Tuesday 24 March 2009

Taxing times for Tory thinkers

One weakness of David Cameron's ProgCon modernising agenda is that he often lacks any advocates on the centre-right who are upstream of the leader himself. That seems to me to be one reason why, once debates become about anything substantive rather than image, the leadership comes under pressure from the right, and often retreats (grammar schools; tax and spend; Europe), or at least splits the difference (accept the new top rate; keep the inheritance tax pledge despite a Ken wobble).

Were I David Cameron, I would certainly be worried if my only 'outrider' was embedded at Demos, advocating a 'Red Toryism'. But perhaps that analysis unfairly overlooks the role of thinking Tory Daniel Finkelstein, now at The Times, who is among those (dozen? half dozen? three?) people in the party who are happy to call themselves "uber-modernisers" and who have long held it to be self-evident that a party that loses three elections might ask whether it should do something other than say it again louder.

So the argument between Daniel Finkelstein and Tim Montgomerie about Conservative tax policy is interesting and important.

Montgomerie kicked off this exchange by calling on George Osborne to 'get a grip'. The big argument is that, if they take over in a recession, the Tories could and should significantly shrink the size of the state.

Finkelstein wrote him a letter. He in principle shares that goal. But, in the real world, he notes that "Keeping spending growth below the level that Labour now plans will be very hard indeed. Very hard. I agree that Government currently does things it should not do and money can be saved. But each act will be a huge political battle with vested interests who represent real voters". (This is, of course, why neither Thatcher nor Reagan reduced government spending: it was not that they did not want to).
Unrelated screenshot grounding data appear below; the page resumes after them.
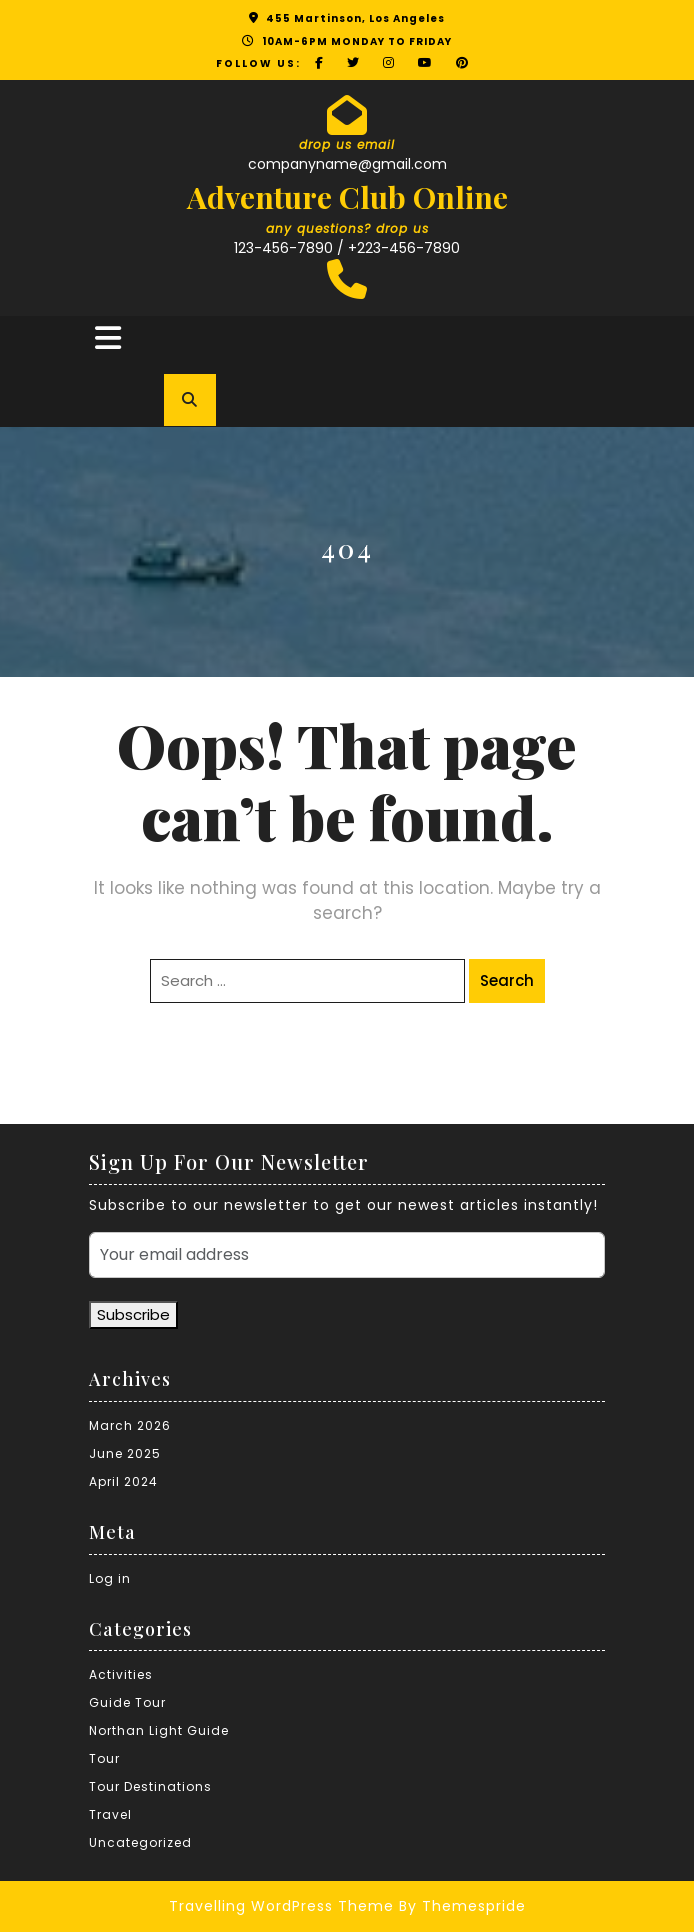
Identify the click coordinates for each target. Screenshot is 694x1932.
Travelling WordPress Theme (281, 1906)
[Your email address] (347, 1255)
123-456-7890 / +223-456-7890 (347, 248)
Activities (121, 1674)
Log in (110, 1578)
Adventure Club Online (347, 197)
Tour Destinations (150, 1786)
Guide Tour (127, 1702)
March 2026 (130, 1425)
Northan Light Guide (159, 1730)
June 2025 (125, 1453)
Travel (110, 1814)
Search (507, 980)
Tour (104, 1758)
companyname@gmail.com (347, 164)
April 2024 (123, 1481)
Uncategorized (140, 1842)
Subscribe (133, 1314)
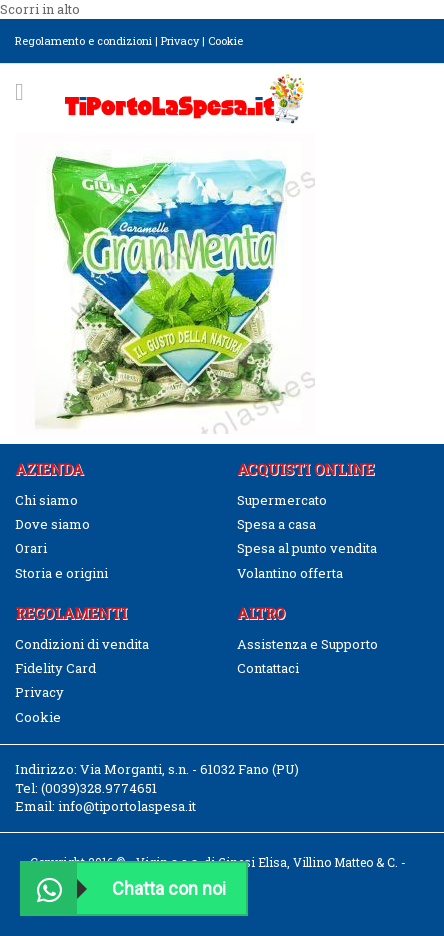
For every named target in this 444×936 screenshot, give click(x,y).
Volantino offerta (290, 573)
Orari (31, 548)
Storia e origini (61, 573)
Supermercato (282, 500)
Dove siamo (52, 524)
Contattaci (268, 668)
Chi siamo (46, 500)
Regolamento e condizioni (83, 40)
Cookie (225, 40)
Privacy (180, 40)
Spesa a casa (276, 524)
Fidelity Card (55, 668)
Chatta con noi (124, 888)
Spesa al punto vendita (307, 548)
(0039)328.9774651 (99, 788)
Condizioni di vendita (82, 644)
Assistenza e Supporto (307, 644)
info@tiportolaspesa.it (127, 806)
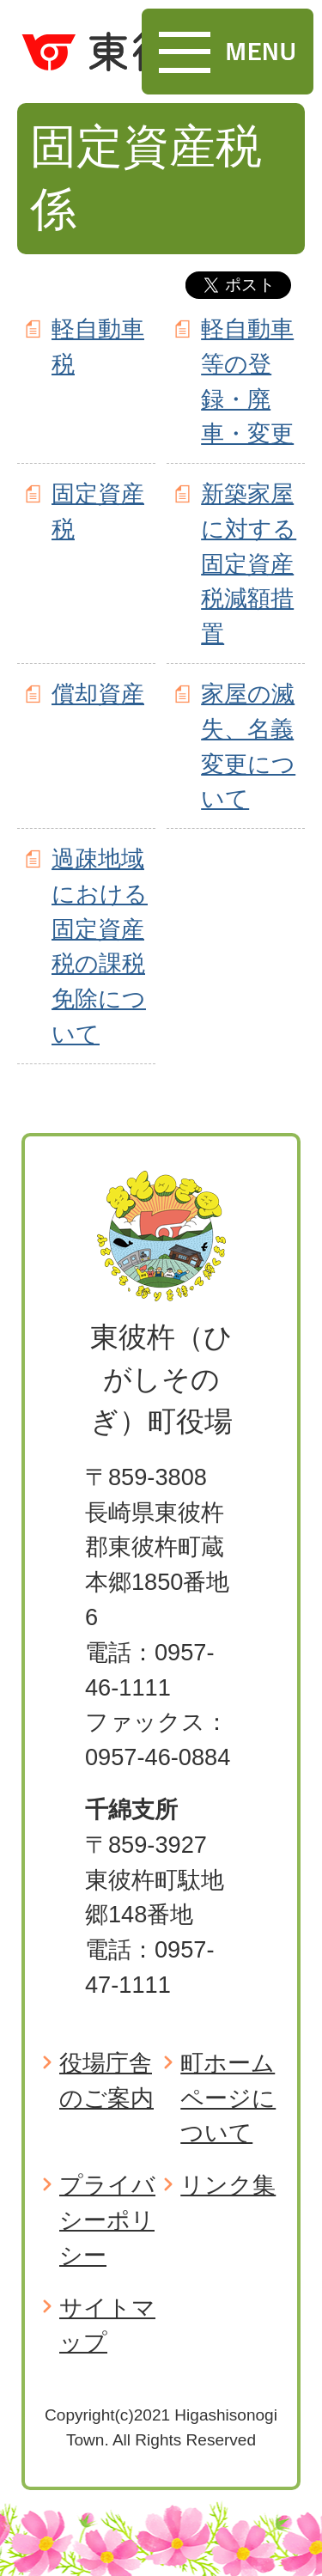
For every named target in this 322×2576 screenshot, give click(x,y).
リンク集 (228, 2184)
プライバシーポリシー (107, 2219)
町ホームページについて (228, 2098)
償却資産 (98, 693)
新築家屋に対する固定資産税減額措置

The politics of bottling the argument about Labour's new top rate are "compelling", says Finkelstein.

Montgomerie has retorted further, and Finkelstein has replied again. (Even what an Observer ex-colleague is calling Katwala-Cohengate is going to struggle to keep up with this).

The important issue is not that there is a public disagreement: that is in the nature of politics; any party which wants to govern needs to construct a broad coalition to do so. It is what choice the party wants to make and why: I think that remains open, in part because this remains a debate where the leadership has not really fully engaged its own membership.

It is also only fair to note that there are several areas of substantive agreement between these Tory voices (they both have a "visceral reaction" to a 45p rate on the top 1% of earners, which 72% of their fellow citizens support), alongside their very significant disagreement about the party's political strategy. Finkelstein is advocating what is implicitly the leadership's strategy; in my view, part of the party's problem is that the leadership has been decreasingly willing to articulate that strategy publicly, as well as privately, perhaps since the end of 2006.

Alastair Campbell will not - like myself - be universally seen as an entirely popular or trusted observer of this debate. But I think he was right to say last night that an underlying reason for the Clarke gaffe is that Ken might be unsure as to what the party's instincts are now supposed to be. (The reasons for not opposing the 45p rate seem to me to apply precisely to the inheritance tax pledge, except that the latter was used to tickle the party's tummy to squeals of delight).

I would challenge two points about Montgomerie's reply:

* He seems irked that George Osborne chose last week to say they would support it. But I agree with Finkelstein that we all knew they would support it within days of it being announced: I posted about the media briefings to that effect last November.

* He says of the ConservativeHome (self-selecting) poll of activists that "80% of Tory members said we should oppose 45p or adopt a 'wait and see' policy". True - and yet that seems quite over-spun to me. By the same token, 55% said the party 'should support it or adopt wait and see'. (41% wanted to oppose it; 16% to support it; 39% to wait and see). Of course, most Conservative voters back the new top rate.

Of course, as we now see, the 'wait and see' policy was never going to hold. Neil Kinnock got into significant trouble trying to get through an election campaign in 1992 without giving a view about proportional representation. I would love to see the Tory leadership try to do so on the top rate of tax, but of course they needed to, in effect, promise to repeal it or to accept they would keep it.

A final thought: these kinds of debates between activists, columnists and other opinion formers (as opposed to between members of the frontbench team) can be healthy and useful. That was a major theme of last night's Fabian 'lessons from Obama' debate (liveblogged here), so I don't see any sense in screaming "split" when Conservatives hold an open debate about their values and aspirations for a government, and where taxes and a smaller state fit into that.

A particularly useful feature of the blogosphere is that it isn't simply a case of different views being projected past each other in "broadcast" mode, but of an interrogation and defence of positions. I think we would have a better internal Labour debate if there was more genuine and serious engagement across left, right and centre: Compass and Progress have held joint events together trying to do this, but too much of what passes for internal debate can still end up in mutual caricature.

Montgomerie and Finkelstein have taken the internal tax debate out into public. Even if the rest of us still can't be sure what the Tories think on tax.